Spectroscopic Characterization of Coumarin-Stained Beads: Quantification of the Number of Fluorophores Per Particle with Solid-State19F-NMR and Measurement of Absolute Fluorescence Quantum Yields

Abstract

The rational design of nano- and micrometer-sized particles with tailor-made optical properties for biological, diagnostic, and photonic applications requires tools to characterize the signal-relevant properties of these typically scattering bead suspensions. This includes methods for the preferably nondestructive quantification of the number of fluorophores per particle and the measurement of absolute fluorescence quantum yields and absorption coefficients of suspensions of fluorescent beads for material performance optimization and comparison.
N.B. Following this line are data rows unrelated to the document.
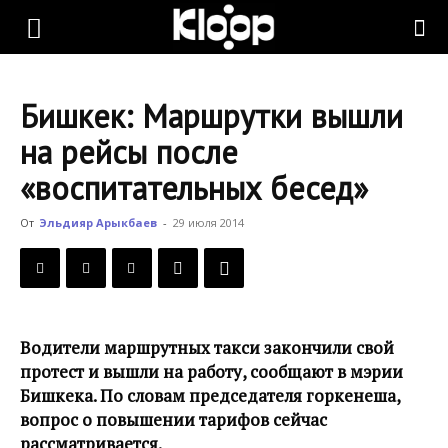
KLOOP.KG
Бишкек: Маршрутки вышли
—
на рейсы после
«воспитательных бесед»
Новости
От
Эльдияр Арыкбаев
-
29 июля 2014
Кыргызстана
Водители маршрутных такси закончили свой
протест и вышли на работу, сообщают в мэрии
Бишкека. По словам председателя горкенеша,
вопрос о повышении тарифов сейчас
рассматривается.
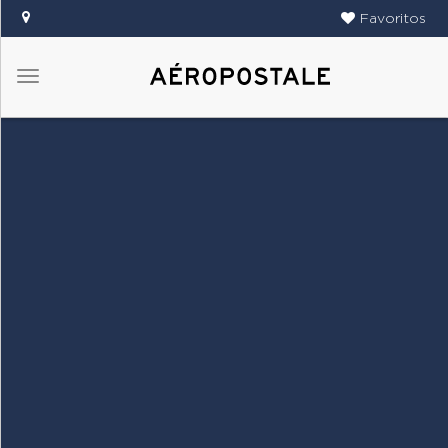
Favoritos
Menú
DAMAS
CABALLEROS
TIENDAS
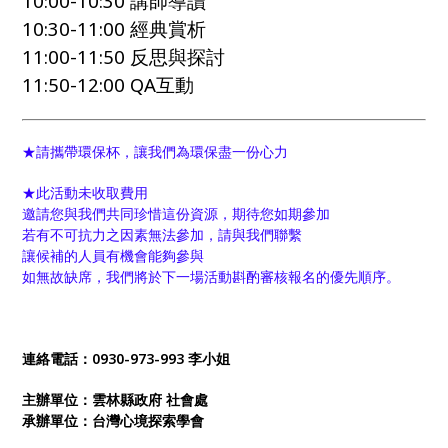
10:00-10:30
講師導讀
10:30-11:00
經典賞析
11:00-11:50
反思與探討
11:50-12:00 QA
互動
★請攜帶環保杯，讓我們為環保盡一份心力
★此活動未收取費用
邀請您與我們共同珍惜這份資源，期待您如期參加
若有不可抗力之因素無法參加，請與我們聯繫
讓候補的人員有機會能夠參與
如無故缺席，我們將於下一場活動斟酌審核報名的優先順序。
連絡電話：0930-973-993 李小姐
主辦單位：雲林縣政府 社會處
承辦單位：台灣心境探索學會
Here, as a first proof-of-concept, we present the first time determination of the number of dye molecules per bead using nondestructive quantitative ((19)F) NMR spectroscopy and 1000 nm-sized carboxylated polystyrene particles loaded with varying concentrations of the laser dye coumarin 153 containing a CF(3) group. Additionally, the signal-relevant optical properties of these dye-loaded particles were determined in aqueous suspension in comparison to the free dye in solvents of different polarity with a custom-built integrating sphere setup that enables spectrally resolved measurements of emission, transmission, and reflectance as well absolute fluorescence quantum yields. These measurements present an important step toward absolute brightness values and quantitative fluorescence analysis with particle systems that can be exploited, for example, for optical imaging techniques and different fluorescence assays as well as for the metrological traceability of fluorescence methods.